DATASET START
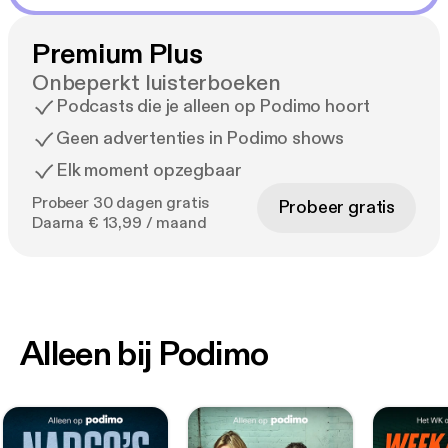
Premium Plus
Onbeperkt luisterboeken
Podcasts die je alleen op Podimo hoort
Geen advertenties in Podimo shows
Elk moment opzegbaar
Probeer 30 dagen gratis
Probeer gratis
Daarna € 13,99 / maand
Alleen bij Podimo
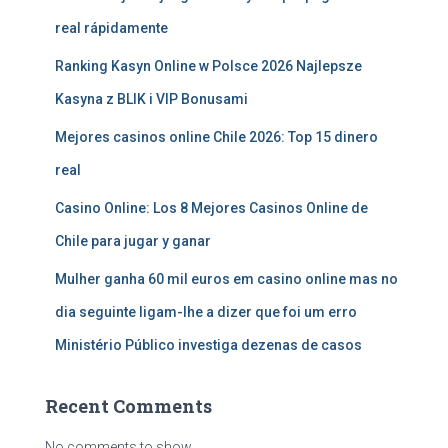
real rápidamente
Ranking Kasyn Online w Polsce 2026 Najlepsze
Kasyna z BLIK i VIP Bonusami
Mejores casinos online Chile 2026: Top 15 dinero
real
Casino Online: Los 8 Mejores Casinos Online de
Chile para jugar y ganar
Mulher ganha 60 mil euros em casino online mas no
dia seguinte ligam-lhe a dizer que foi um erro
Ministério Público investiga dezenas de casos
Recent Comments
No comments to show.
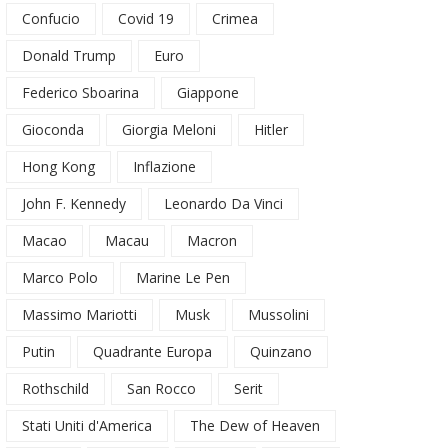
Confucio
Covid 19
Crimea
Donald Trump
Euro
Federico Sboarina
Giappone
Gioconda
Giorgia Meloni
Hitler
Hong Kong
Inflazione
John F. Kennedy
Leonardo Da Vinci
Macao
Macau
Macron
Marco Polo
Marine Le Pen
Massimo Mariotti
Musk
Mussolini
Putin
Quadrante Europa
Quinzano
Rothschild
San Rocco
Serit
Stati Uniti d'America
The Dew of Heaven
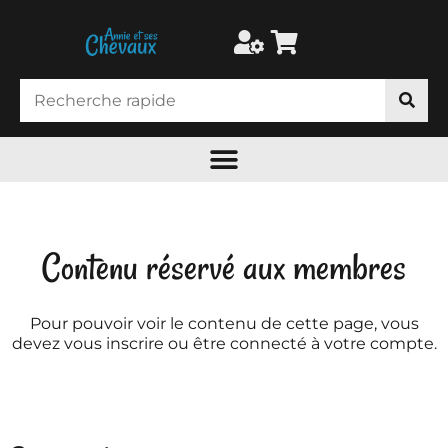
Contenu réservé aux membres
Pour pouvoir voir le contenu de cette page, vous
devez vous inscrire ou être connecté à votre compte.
DATASET END
DATASET START
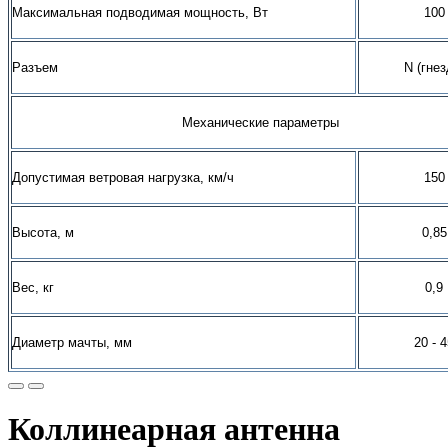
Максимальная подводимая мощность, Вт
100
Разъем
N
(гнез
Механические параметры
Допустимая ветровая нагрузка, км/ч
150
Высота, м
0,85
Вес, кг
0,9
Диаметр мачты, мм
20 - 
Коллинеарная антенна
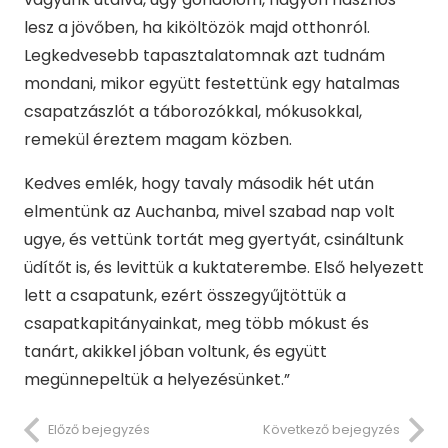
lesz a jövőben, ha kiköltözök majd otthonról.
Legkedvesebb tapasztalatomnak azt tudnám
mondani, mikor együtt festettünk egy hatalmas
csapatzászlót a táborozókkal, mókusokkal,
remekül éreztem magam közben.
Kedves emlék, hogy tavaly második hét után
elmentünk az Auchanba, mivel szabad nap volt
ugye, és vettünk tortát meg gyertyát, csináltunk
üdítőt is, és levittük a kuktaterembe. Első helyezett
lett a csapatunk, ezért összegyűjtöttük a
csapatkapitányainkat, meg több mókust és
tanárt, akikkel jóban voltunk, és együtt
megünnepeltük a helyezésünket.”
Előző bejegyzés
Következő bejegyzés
DATASET END
DATASET START
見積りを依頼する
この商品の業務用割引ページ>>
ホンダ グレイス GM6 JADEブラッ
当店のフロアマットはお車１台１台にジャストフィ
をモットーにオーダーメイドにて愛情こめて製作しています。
DATASET END
» TASK PROMPT
From the records above, write out exactly the lines that begin at the line with "Механические параметры" and end at the line with "Kedves emlék, hogy tavaly második hét után". Pictures must not appear in the output.

» ANSWER
Механические параметры
Допустимая ветровая нагрузка, км/ч
150
Высота, м
0,85
Вес, кг
0,9
Диаметр мачты, мм
20 - 
Коллинеарная антенна
lesz a jövőben, ha kiköltözök majd otthonról.
Legkedvesebb tapasztalatomnak azt tudnám
mondani, mikor együtt festettünk egy hatalmas
csapatzászlót a táborozókkal, mókusokkal,
remekül éreztem magam közben.
Kedves emlék, hogy tavaly második hét után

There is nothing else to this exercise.